Rénèe was beautiful with the opulent beauty of her country, but she ignored it, and she had no lover, so Anne was content to ignore it too. Besides, her own vanity was too great for her to be aware how her own unattractiveness was heightened by the loveliness of the graceful Fleming, with her crimson-brown hair and eyes, her rose complexion, her white skin, and exact features, though she was so plain in her dress, so grave in her manner, so always and completely in the background that many besides her mistress might have discounted this beauty that lacked all flash and allure.
As she stood now, outwardly patiently at attention, her thoughts were far away, returning, as always, to the dear past when she had had a home and those who loved her, the times when she had heard her father laugh, her mother sing, when she had herself been full of life and hope and all pleasantness; her present situation, that of an exile employed by charity, she forgot—she seemed for a moment free, as she had once been behind the loved walls of Ghent——
"Rénèe," said Anne, opening her eyes, "the Prince wrote to know what my colours were. When he enters Leipsic he will have a thousand knights and gentlemen with him—is it not magnificent?"

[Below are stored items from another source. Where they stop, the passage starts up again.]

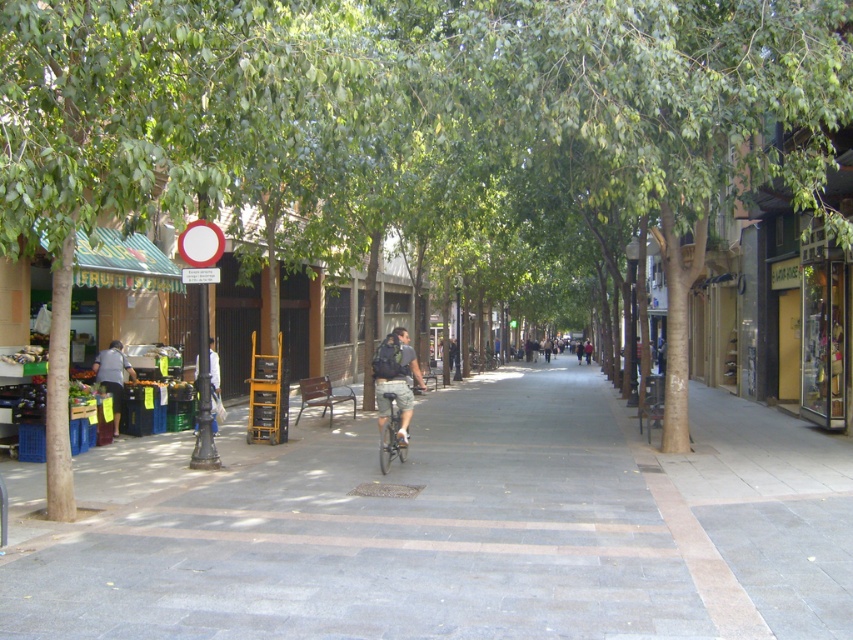 Between point (111, 344) and point (215, 394), which one is positioned behind?

The point (215, 394) is more distant.

This screenshot has height=640, width=853. Describe the element at coordinates (112, 376) in the screenshot. I see `dark gray shirt at left` at that location.

Where is `dark gray shirt at left`? dark gray shirt at left is located at coordinates (112, 376).

Find the location of a particular element. dark gray shirt at left is located at coordinates (112, 376).

Who is positioned more to the left, silver metallic bicycle at center or white fabric bag at center?

white fabric bag at center

Does silver metallic bicycle at center appear under white fabric bag at center?

Indeed, silver metallic bicycle at center is positioned under white fabric bag at center.

Is point (396, 445) farther from viewer compared to point (218, 388)?

No, it is in front of (218, 388).

What are the coordinates of `silver metallic bicycle at center` in the screenshot? It's located at (390, 428).

Between point (245, 634) and point (383, 436), which one is positioned behind?

Point (383, 436)

Image resolution: width=853 pixels, height=640 pixels. What do you see at coordinates (450, 525) in the screenshot? I see `gray concrete sidewalk at center` at bounding box center [450, 525].

This screenshot has width=853, height=640. I want to click on gray concrete sidewalk at center, so click(x=450, y=525).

The waiting-woman closed her thoughts.
"Indeed, Your Grace is very fortunate," she answered quietly, taking up her wearisome part of confidante. She endured Anne's futile vanities not so much from good humour as from sheer indifference; her disinterest in her present life was her surest buckler against what she had to endure.
"He is indeed a very splendid cavalier," said Anne, with vast satisfaction, "and he made me such fine speeches and compliments. I wish you had seen him when he came to Dresden, but you will soon see him now. And I am higher born than he, for he is only a Count in Germany. Yet he is a sovereign Prince too, and I shall give way to no one at the Court of Brussels. Is it not all very pleasant?"

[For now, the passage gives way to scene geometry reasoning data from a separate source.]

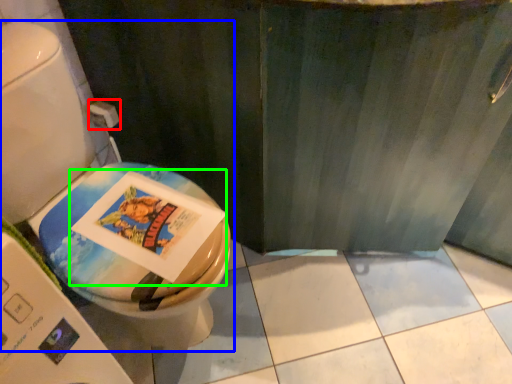 Question: Which is nearer to the toilet paper (highlighted by a red box)? toilet (highlighted by a blue box) or comic book (highlighted by a green box).

Choices:
 (A) toilet
 (B) comic book

Answer: (A) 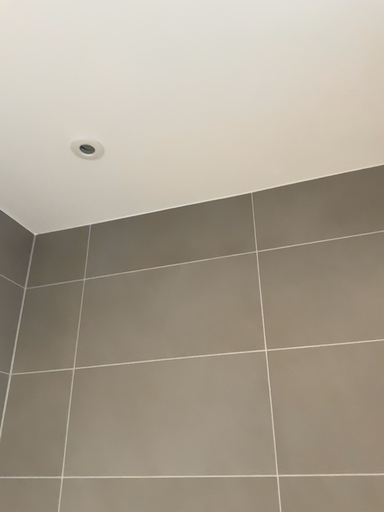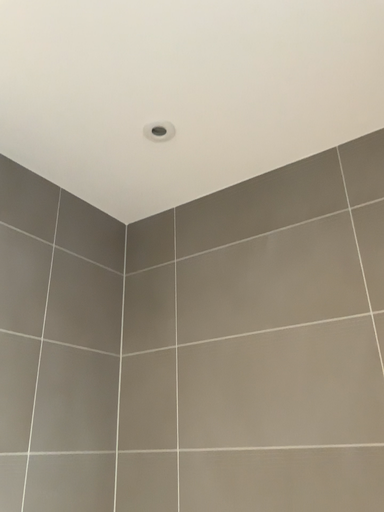 Question: How did the camera likely rotate when shooting the video?

Choices:
 (A) rotated left
 (B) rotated right

Answer: (A) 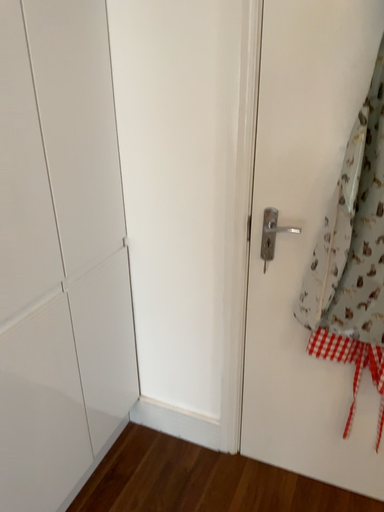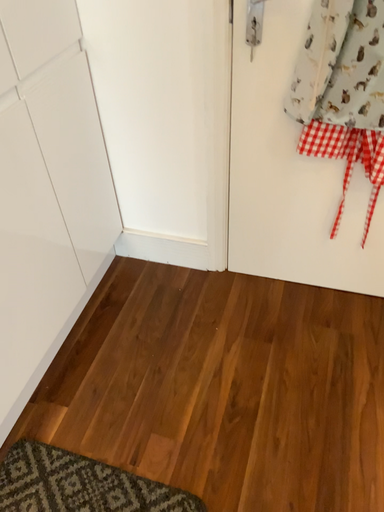 Question: How did the camera likely rotate when shooting the video?

Choices:
 (A) rotated downward
 (B) rotated upward

Answer: (A)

So the girl chattered on in her shrill, high voice, and the waiting-woman dutifully assented to all she said; but Rénèe's calm, Rénèe's self-effacement, usually so grateful to Anne, to-day offended her. She wanted a more human interest shown in her affairs, some excitement, some envy, some jealousy.
"You talk as if you were sick!" she cried fretfully. "Do you not care at all about my wedding?"
Rénèe flushed at the rare personal address; it was seldom Anne spoke to her as to another human being.
"Of course I care," she answered gravely, "but how can I comment on matters so much above me?"